How close is too close for singular mean curvature flows?
Joshua Daniels-Holgate, Or Hershkovits
TL;DR
The paper proves a sharp rigidity result for mean curvature flow near a multiplicity-one compact singularity: if two flows approach each other faster than any polynomial in the singular time, then they must coincide. The authors recast the problem in rescaled mean curvature flow (RMCF), express one flow as a small height graph over the other, and study the evolution of the height via a linear operator $L$ with a decaying error $E(u)$, using a frequency-energy framework to exclude nontrivial decays. A key contribution is a linear-with-errors result that yields a lower bound on the associated frequency and rules out super-exponential decay unless the height vanishes, enabling a backward-uniqueness conclusion. This extends prior results by showing that two distinct flows with the same compact tangent can be distinguished linearly unless one is the shrinking self-similar flow, thereby achieving a strong uniqueness statement for singular mean curvature flows.

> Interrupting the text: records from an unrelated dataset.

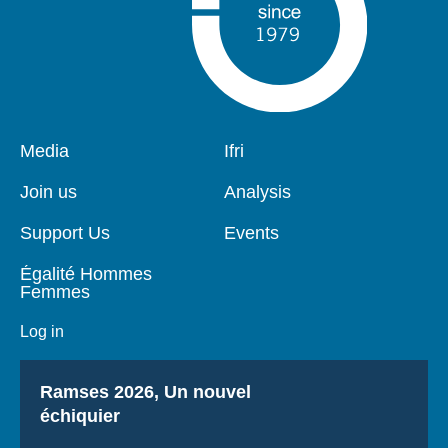
Pied
Media
Navigation
Ifri
de
principale
page
Join us
Analysis
Support Us
Events
Égalité Hommes
Femmes
Log in
Titre
Ramses 2026, Un nouvel
échiquier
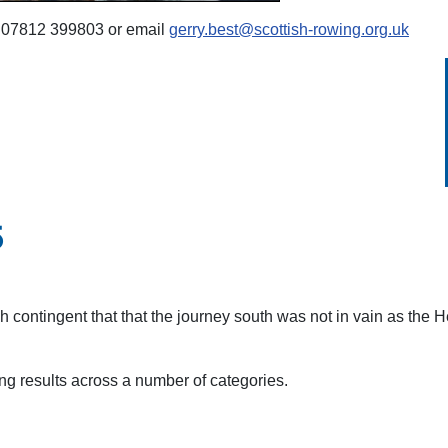
on 07812 399803 or email
gerry.best@scottish-rowing.org.uk
5
tish contingent that that the journey south was not in vain as the 
ng results across a number of categories.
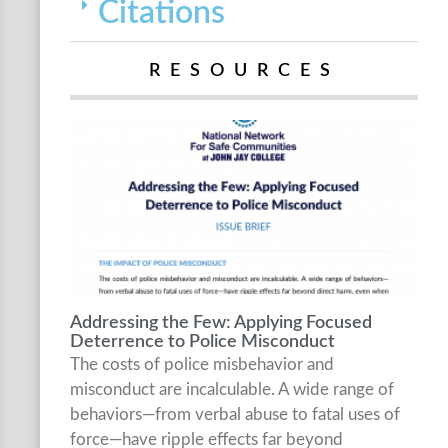
Citations
RESOURCES
Addressing the Few: Applying Focused
Deterrence to Police Misconduct
The costs of police misbehavior and
misconduct are incalculable. A wide range of
behaviors—from verbal abuse to fatal uses of
force—have ripple effects far beyond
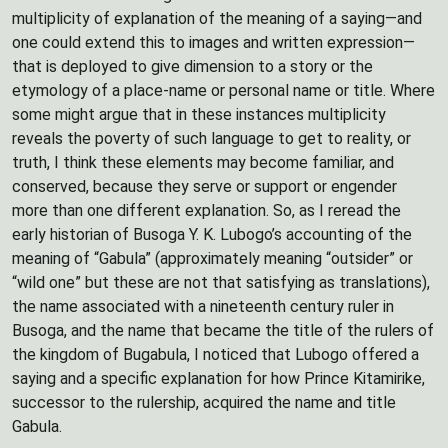
multiplicity of explanation of the meaning of a saying—and
one could extend this to images and written expression—
that is deployed to give dimension to a story or the
etymology of a place-name or personal name or title. Where
some might argue that in these instances multiplicity
reveals the poverty of such language to get to reality, or
truth, I think these elements may become familiar, and
conserved, because they serve or support or engender
more than one different explanation. So, as I reread the
early historian of Busoga Y. K. Lubogo’s accounting of the
meaning of “Gabula” (approximately meaning “outsider” or
“wild one” but these are not that satisfying as translations),
the name associated with a nineteenth century ruler in
Busoga, and the name that became the title of the rulers of
the kingdom of Bugabula, I noticed that Lubogo offered a
saying and a specific explanation for how Prince Kitamirike,
successor to the rulership, acquired the name and title
Gabula.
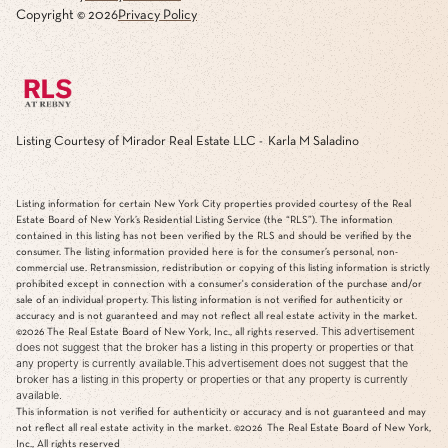
Copyright ©
2026
Privacy Policy
Listing Courtesy of Mirador Real Estate LLC - Karla M Saladino
Listing information for certain New York City properties provided courtesy of the Real
Estate Board of New York’s Residential Listing Service (the “RLS”). The information
contained in this listing has not been verified by the RLS and should be verified by the
consumer. The listing information provided here is for the consumer’s personal, non-
commercial use. Retransmission, redistribution or copying of this listing information is strictly
prohibited except in connection with a consumer's consideration of the purchase and/or
sale of an individual property. This listing information is not verified for authenticity or
accuracy and is not guaranteed and may not reflect all real estate activity in the market.
This advertisement
©2026
The Real Estate Board of New York, Inc., all rights reserved.
does not suggest that the broker has a listing in this property or properties or that
any property is currently available.This advertisement does not suggest that the
broker has a listing in this property or properties or that any property is currently
available.
This information is not verified for authenticity or accuracy and is not guaranteed and may
not reflect all real estate activity in the market.
©2026
The Real Estate Board of New York,
Inc., All rights reserved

The techniques combine RMCF analysis, Gaussian-weighted energy methods, and Simon’s Lojasiewicz inequality in a setting where the flow is not itself self-similar.
Abstract
Suppose $(M^i_t)_{t\in [0,T)}$, $i=1,2$, are two mean curvature flows in $\mathbb{R}^{n+1}$ encountering a multiplicity one compact singularity at time $T$, in such a manner that for every $k$, the Hausdorff distance between the two flows, $d_H$, satisfies $d_{H}(M^1_t,M^2_t)/(T-t)^k \rightarrow 0$. We demonstrate that $M^1_t=M^2_t$ for every $t$. This generalizes a result of Martin-Hagemayer and Sesum, who proved the case where $M^1_t$ is itself a self-similarly shrinking flow.